142 Posts
I wish I had more education in psych. I see a lot of patients with psych issues who have nowhere else to go either because of insurance or lack of community resources. I do feel out of my league for anything more complex than simple anxiety or depression. Even the MDs feel this way. We do a lot of "consensus" practicing-the providers talk to each other, look up stuff, and try to come up with at least a short term plan for a patient. It's not pure evidenced based practice by any means, but it's all we have. Thankfully, we recently hired an PMHNP who we plan on keeping VERY busy!
142 Posts
Thanks for the input BCGradnurse. I think that one of the things I hope to put into the program is simple tips and pearls. I have read someplace (don't remember where) that about 70% of anxiety and depression is treated by primary care providers. So you are not alone and will probably continue to see anxiety and depression. And those two do have evidenced based guidelines. My pet peeve (and I may be getting myself into trouble here) is PCPs putting someone with anxiety on long term benzos.
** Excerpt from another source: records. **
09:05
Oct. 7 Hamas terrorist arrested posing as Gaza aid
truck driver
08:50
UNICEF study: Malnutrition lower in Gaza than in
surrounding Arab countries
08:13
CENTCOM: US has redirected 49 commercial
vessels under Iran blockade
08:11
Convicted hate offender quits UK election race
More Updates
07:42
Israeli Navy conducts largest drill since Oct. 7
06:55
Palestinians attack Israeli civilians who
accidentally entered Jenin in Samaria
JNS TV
But I think one of the most important things is to not stop thinking like a provider just because someone has a mental illness.
I have cared for a person that came in to our in patient unit after a suicide attempt and they had been seeing their primary care provider pretty consistently for increasing depression and after doing labs we found a crazy high TSH. The PCP did not even check!
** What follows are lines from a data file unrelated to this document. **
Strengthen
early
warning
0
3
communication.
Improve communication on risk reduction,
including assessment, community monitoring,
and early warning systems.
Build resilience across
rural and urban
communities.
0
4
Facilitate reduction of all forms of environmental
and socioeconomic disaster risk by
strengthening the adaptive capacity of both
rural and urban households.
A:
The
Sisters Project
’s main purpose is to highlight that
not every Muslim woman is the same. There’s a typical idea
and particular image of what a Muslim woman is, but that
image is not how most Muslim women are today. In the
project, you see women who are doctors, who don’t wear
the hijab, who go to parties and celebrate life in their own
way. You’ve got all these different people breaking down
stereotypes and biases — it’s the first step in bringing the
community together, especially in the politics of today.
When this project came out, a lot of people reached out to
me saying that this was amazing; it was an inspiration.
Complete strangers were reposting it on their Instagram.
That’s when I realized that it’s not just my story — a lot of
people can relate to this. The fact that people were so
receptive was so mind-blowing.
I have found so many physical problems in folks with mental illness that should have been caught (like UTIs in the elderly and medication interaction with polypharmacy) and may have been causing or exacerbating a mental condition. It seems like many providers see the mental illness diagnosis and stop looking any further.
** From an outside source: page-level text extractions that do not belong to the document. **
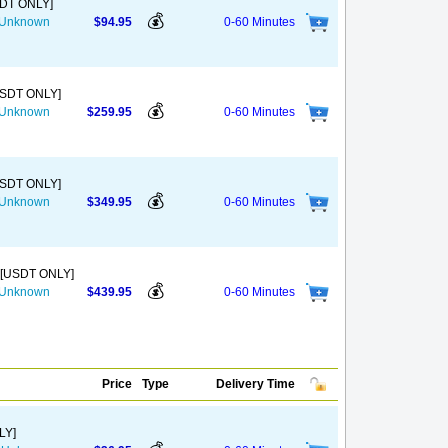
SDT ONLY]
💰
s Unknown
$94.95
0-60 Minutes
USDT ONLY]
💰
s Unknown
$259.95
0-60 Minutes
USDT ONLY]
💰
s Unknown
$349.95
0-60 Minutes
 [USDT ONLY]
💰
s Unknown
$439.95
0-60 Minutes
Price
Type
Delivery Time
LY]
I think another important point is to know when to refer. And that is a hard one because there is not always someone to refer to, or the person has no $ or ins. I am glad to hear that you will have a psych NP available.
Thanks for your view on things.
1 Article; 2,806 Posts
I wish I had more education in psych. I see a lot of patients with psych issues who have nowhere else to go either because of insurance or lack of community resources. I do feel out of my league for anything more complex than simple anxiety or depression. Even the MDs feel this way. We do a lot of "consensus" practicing-the providers talk to each other, look up stuff, and try to come up with at least a short term plan for a patient. It's not pure evidenced based practice by any means, but it's all we have. Thankfully, we recently hired an PMHNP who we plan on keeping VERY busy!
If you're PMHNP gets swamped, just give me a call!
zenman
1 Article; 2,806 Posts
At Rush University, where I did my PMHNP, the FNP guys were required to take a Major Psychopathological Disorders course. I think they should also take a psychopharm course if they want to be more effective with this population. The single pharmacology course most NP programs require just doesn't cut it. We took 2 courses and that was for psych meds.
If NP programs would combine theory, research and role into one intensive 3 hr course, they would have space for these other needed courses.